The records below must be output exactly, with no images carried over.

------------------------------------------------------------------------

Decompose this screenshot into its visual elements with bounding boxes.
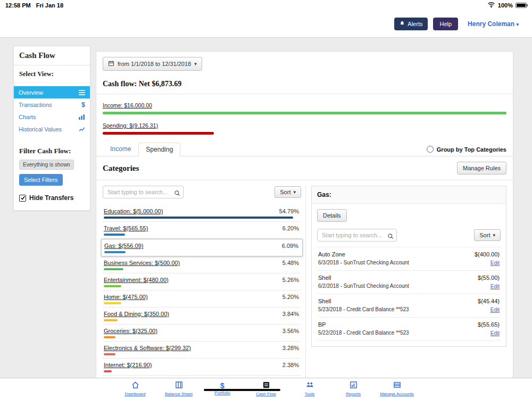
transaction-edit-link[interactable]: Edit <box>491 307 500 313</box>
category-label[interactable]: Entertainment: $(480.00) <box>104 277 169 283</box>
tab-income[interactable]: Income <box>103 142 138 156</box>
categories-column: Sort ▾ Education: $(5,000.00) 54.79% <box>103 186 306 378</box>
transaction-amount: $(45.44) <box>478 298 500 304</box>
nav-label: Tools <box>305 392 315 396</box>
category-row[interactable]: Education: $(5,000.00) 54.79% <box>103 205 301 222</box>
income-total-link[interactable]: Income: $16,000.00 <box>103 102 152 109</box>
wifi-icon <box>487 2 495 9</box>
category-label[interactable]: Groceries: $(325.00) <box>104 328 157 334</box>
category-row[interactable]: Gas: $(556.09) 6.09% <box>101 239 303 256</box>
category-row[interactable]: Groceries: $(325.00) 3.56% <box>103 325 301 342</box>
transaction-row[interactable]: Auto Zone 6/3/2018 - SunTrust Checking A… <box>317 247 501 271</box>
nav-balance-sheet[interactable]: Balance Sheet <box>162 381 195 396</box>
category-label[interactable]: Education: $(5,000.00) <box>104 208 163 214</box>
category-row[interactable]: Internet: $(216.90) 2.38% <box>103 359 301 376</box>
transaction-row[interactable]: Shell 5/23/2018 - Credit Card Balance **… <box>317 294 501 318</box>
income-bar <box>103 112 506 114</box>
sidebar-item-label: Overview <box>19 89 43 96</box>
category-bar <box>104 336 115 338</box>
sidebar-item-overview[interactable]: Overview <box>14 86 90 98</box>
sidebar-item-label: Transactions <box>19 102 52 108</box>
help-button[interactable]: Help <box>433 18 458 30</box>
category-percent: 3.56% <box>282 328 299 334</box>
category-percent: 3.28% <box>282 345 299 351</box>
tab-spending[interactable]: Spending <box>138 143 180 156</box>
transaction-search-input[interactable] <box>317 229 397 242</box>
category-row[interactable]: Food & Dining: $(350.00) 3.84% <box>103 307 301 325</box>
transaction-edit-link[interactable]: Edit <box>491 284 500 289</box>
details-button[interactable]: Details <box>317 209 347 222</box>
user-name: Henry Coleman <box>468 20 514 28</box>
category-row[interactable]: Home: $(475.00) 5.20% <box>103 290 301 307</box>
transaction-list: Auto Zone 6/3/2018 - SunTrust Checking A… <box>317 247 501 341</box>
select-filters-button[interactable]: Select Filters <box>19 174 63 186</box>
nav-label: Reports <box>346 392 361 396</box>
nav-reports[interactable]: Reports <box>337 381 370 396</box>
group-by-label: Group by Top Categories <box>437 146 506 153</box>
sidebar-item-label: Charts <box>19 114 36 120</box>
category-bar <box>104 353 115 355</box>
hide-transfers-checkbox[interactable] <box>19 195 26 202</box>
date-range-button[interactable]: from 1/1/2018 to 12/31/2018 ▾ <box>103 57 202 71</box>
content-area: Cash Flow Select View: Overview Transact… <box>0 37 532 378</box>
nav-tools[interactable]: Tools <box>293 381 326 396</box>
category-row[interactable]: Electronics & Software: $(299.32) 3.28% <box>103 342 301 359</box>
category-bar <box>104 370 112 372</box>
transaction-row[interactable]: Shell 6/2/2018 - SunTrust Checking Accou… <box>317 271 501 294</box>
category-bar <box>104 319 118 321</box>
category-percent: 5.26% <box>282 277 299 283</box>
nav-manage-accounts[interactable]: Manage Accounts <box>380 381 413 396</box>
nav-dashboard[interactable]: Dashboard <box>119 381 152 396</box>
transaction-meta: 6/2/2018 - SunTrust Checking Account <box>318 283 409 289</box>
category-bar <box>104 302 121 304</box>
bar-chart-icon <box>79 114 85 120</box>
filter-status-badge: Everything is shown <box>19 160 74 170</box>
category-bar <box>104 285 121 287</box>
spending-bar <box>103 132 214 135</box>
nav-label: Manage Accounts <box>380 392 414 396</box>
user-menu[interactable]: Henry Coleman ▾ <box>468 20 519 28</box>
category-sort-button[interactable]: Sort ▾ <box>275 186 301 198</box>
transaction-row[interactable]: BP 5/22/2018 - Credit Card Balance **523… <box>317 318 501 341</box>
nav-label: Cash Flow <box>256 392 276 396</box>
app-screen: 12:58 PM Fri Jan 18 100% Alerts Help Hen… <box>0 0 532 399</box>
category-search-input[interactable] <box>103 186 184 198</box>
category-label[interactable]: Electronics & Software: $(299.32) <box>104 345 191 351</box>
transaction-meta: 5/22/2018 - Credit Card Balance **523 <box>318 330 409 336</box>
category-percent: 3.84% <box>282 311 299 317</box>
manage-rules-button[interactable]: Manage Rules <box>457 162 506 174</box>
category-row[interactable]: Entertainment: $(480.00) 5.26% <box>103 273 301 290</box>
nav-label: Portfolio <box>214 390 230 395</box>
net-cash-flow-heading: Cash flow: Net $6,873.69 <box>103 80 506 88</box>
accounts-table-icon <box>393 381 401 391</box>
category-label[interactable]: Business Services: $(500.00) <box>104 260 180 266</box>
sidebar-item-transactions[interactable]: Transactions $ <box>14 98 90 111</box>
category-label[interactable]: Food & Dining: $(350.00) <box>104 311 169 317</box>
alerts-button[interactable]: Alerts <box>394 18 428 30</box>
category-label[interactable]: Home: $(475.00) <box>104 294 148 300</box>
chevron-down-icon: ▾ <box>493 232 495 238</box>
category-label[interactable]: Internet: $(216.90) <box>104 362 152 368</box>
spending-total-link[interactable]: Spending: $(9,126.31) <box>103 122 158 129</box>
alerts-label: Alerts <box>408 21 422 27</box>
categories-title: Categories <box>103 164 139 173</box>
sidebar-item-charts[interactable]: Charts <box>14 111 90 123</box>
home-icon <box>131 381 139 391</box>
category-label[interactable]: Gas: $(556.09) <box>104 243 143 249</box>
category-detail-panel: Gas: Details Sort <box>311 186 506 347</box>
transaction-payee: Auto Zone <box>318 251 409 257</box>
category-row[interactable]: Travel: $(565.55) 6.20% <box>103 222 301 239</box>
category-row[interactable]: Business Services: $(500.00) 5.48% <box>103 256 301 273</box>
group-by-top-categories-checkbox[interactable] <box>427 146 434 153</box>
category-label[interactable]: Travel: $(565.55) <box>104 225 148 231</box>
category-percent: 5.48% <box>282 260 299 266</box>
sidebar-item-historical-values[interactable]: Historical Values <box>14 123 90 135</box>
battery-icon <box>516 3 527 8</box>
line-chart-icon <box>79 127 85 132</box>
home-indicator[interactable] <box>204 389 280 391</box>
transaction-edit-link[interactable]: Edit <box>491 260 500 266</box>
category-percent: 2.38% <box>282 362 299 368</box>
transaction-sort-button[interactable]: Sort ▾ <box>474 229 501 241</box>
transaction-edit-link[interactable]: Edit <box>491 330 500 336</box>
transaction-payee: Shell <box>318 275 409 281</box>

------------------------------------------------------------------------

- REPLY TO THE EXERCISE -
Decompose this screenshot into its visual elements with bounding boxes.
transaction-edit-link[interactable]: Edit <box>491 307 500 313</box>
category-label[interactable]: Entertainment: $(480.00) <box>104 277 169 283</box>
tab-income[interactable]: Income <box>103 142 138 156</box>
categories-column: Sort ▾ Education: $(5,000.00) 54.79% <box>103 186 306 378</box>
transaction-amount: $(45.44) <box>478 298 500 304</box>
nav-label: Tools <box>305 392 315 396</box>
category-row[interactable]: Education: $(5,000.00) 54.79% <box>103 205 301 222</box>
income-total-link[interactable]: Income: $16,000.00 <box>103 102 152 109</box>
wifi-icon <box>487 2 495 9</box>
category-label[interactable]: Groceries: $(325.00) <box>104 328 157 334</box>
category-row[interactable]: Gas: $(556.09) 6.09% <box>101 239 303 256</box>
category-row[interactable]: Groceries: $(325.00) 3.56% <box>103 325 301 342</box>
transaction-row[interactable]: Auto Zone 6/3/2018 - SunTrust Checking A… <box>317 247 501 271</box>
nav-balance-sheet[interactable]: Balance Sheet <box>162 381 195 396</box>
category-label[interactable]: Education: $(5,000.00) <box>104 208 163 214</box>
category-row[interactable]: Internet: $(216.90) 2.38% <box>103 359 301 376</box>
transaction-row[interactable]: Shell 5/23/2018 - Credit Card Balance **… <box>317 294 501 318</box>
income-bar <box>103 112 506 114</box>
sidebar-item-label: Overview <box>19 89 43 96</box>
category-bar <box>104 336 115 338</box>
sidebar-item-overview[interactable]: Overview <box>14 86 90 98</box>
sidebar-item-label: Transactions <box>19 102 52 108</box>
help-button[interactable]: Help <box>433 18 458 30</box>
category-percent: 3.56% <box>282 328 299 334</box>
category-percent: 3.28% <box>282 345 299 351</box>
tab-spending[interactable]: Spending <box>138 143 180 156</box>
transaction-search-input[interactable] <box>317 229 397 242</box>
category-row[interactable]: Food & Dining: $(350.00) 3.84% <box>103 307 301 325</box>
transaction-edit-link[interactable]: Edit <box>491 284 500 289</box>
details-button[interactable]: Details <box>317 209 347 222</box>
user-name: Henry Coleman <box>468 20 514 28</box>
category-row[interactable]: Home: $(475.00) 5.20% <box>103 290 301 307</box>
transaction-list: Auto Zone 6/3/2018 - SunTrust Checking A… <box>317 247 501 341</box>
select-filters-button[interactable]: Select Filters <box>19 174 63 186</box>
nav-label: Reports <box>346 392 361 396</box>
nav-reports[interactable]: Reports <box>337 381 370 396</box>
group-by-label: Group by Top Categories <box>437 146 506 153</box>
sidebar-item-label: Charts <box>19 114 36 120</box>
category-bar <box>104 353 115 355</box>
hide-transfers-checkbox[interactable] <box>19 195 26 202</box>
date-range-button[interactable]: from 1/1/2018 to 12/31/2018 ▾ <box>103 57 202 71</box>
content-area: Cash Flow Select View: Overview Transact… <box>0 37 532 378</box>
nav-tools[interactable]: Tools <box>293 381 326 396</box>
category-row[interactable]: Electronics & Software: $(299.32) 3.28% <box>103 342 301 359</box>
category-bar <box>104 370 112 372</box>
transaction-row[interactable]: Shell 6/2/2018 - SunTrust Checking Accou… <box>317 271 501 294</box>
category-bar <box>104 319 118 321</box>
category-percent: 5.26% <box>282 277 299 283</box>
nav-manage-accounts[interactable]: Manage Accounts <box>380 381 413 396</box>
nav-dashboard[interactable]: Dashboard <box>119 381 152 396</box>
transaction-meta: 6/2/2018 - SunTrust Checking Account <box>318 283 409 289</box>
category-bar <box>104 302 121 304</box>
bar-chart-icon <box>79 114 85 120</box>
filter-status-badge: Everything is shown <box>19 160 74 170</box>
category-bar <box>104 285 121 287</box>
spending-bar <box>103 132 214 135</box>
nav-label: Manage Accounts <box>380 392 414 396</box>
user-menu[interactable]: Henry Coleman ▾ <box>468 20 519 28</box>
category-sort-button[interactable]: Sort ▾ <box>275 186 301 198</box>
transaction-row[interactable]: BP 5/22/2018 - Credit Card Balance **523… <box>317 318 501 341</box>
nav-label: Cash Flow <box>256 392 276 396</box>
app-screen: 12:58 PM Fri Jan 18 100% Alerts Help Hen… <box>0 0 532 399</box>
category-search-input[interactable] <box>103 186 184 198</box>
category-label[interactable]: Electronics & Software: $(299.32) <box>104 345 191 351</box>
transaction-meta: 5/22/2018 - Credit Card Balance **523 <box>318 330 409 336</box>
category-percent: 3.84% <box>282 311 299 317</box>
manage-rules-button[interactable]: Manage Rules <box>457 162 506 174</box>
category-row[interactable]: Entertainment: $(480.00) 5.26% <box>103 273 301 290</box>
nav-label: Portfolio <box>214 390 230 395</box>
net-cash-flow-heading: Cash flow: Net $6,873.69 <box>103 80 506 88</box>
accounts-table-icon <box>393 381 401 391</box>
category-label[interactable]: Business Services: $(500.00) <box>104 260 180 266</box>
sidebar-item-transactions[interactable]: Transactions $ <box>14 98 90 111</box>
category-label[interactable]: Food & Dining: $(350.00) <box>104 311 169 317</box>
alerts-button[interactable]: Alerts <box>394 18 428 30</box>
category-label[interactable]: Home: $(475.00) <box>104 294 148 300</box>
chevron-down-icon: ▾ <box>493 232 495 238</box>
category-label[interactable]: Internet: $(216.90) <box>104 362 152 368</box>
spending-total-link[interactable]: Spending: $(9,126.31) <box>103 122 158 129</box>
alerts-label: Alerts <box>408 21 422 27</box>
categories-title: Categories <box>103 164 139 173</box>
sidebar-item-charts[interactable]: Charts <box>14 111 90 123</box>
home-icon <box>131 381 139 391</box>
category-label[interactable]: Gas: $(556.09) <box>104 243 143 249</box>
category-detail-panel: Gas: Details Sort <box>311 186 506 347</box>
transaction-payee: Auto Zone <box>318 251 409 257</box>
category-row[interactable]: Travel: $(565.55) 6.20% <box>103 222 301 239</box>
category-row[interactable]: Business Services: $(500.00) 5.48% <box>103 256 301 273</box>
group-by-top-categories-checkbox[interactable] <box>427 146 434 153</box>
category-label[interactable]: Travel: $(565.55) <box>104 225 148 231</box>
category-percent: 5.48% <box>282 260 299 266</box>
sidebar-item-historical-values[interactable]: Historical Values <box>14 123 90 135</box>
battery-icon <box>516 3 527 8</box>
line-chart-icon <box>79 127 85 132</box>
home-indicator[interactable] <box>204 389 280 391</box>
transaction-edit-link[interactable]: Edit <box>491 260 500 266</box>
category-percent: 2.38% <box>282 362 299 368</box>
transaction-sort-button[interactable]: Sort ▾ <box>474 229 501 241</box>
transaction-edit-link[interactable]: Edit <box>491 330 500 336</box>
transaction-payee: Shell <box>318 275 409 281</box>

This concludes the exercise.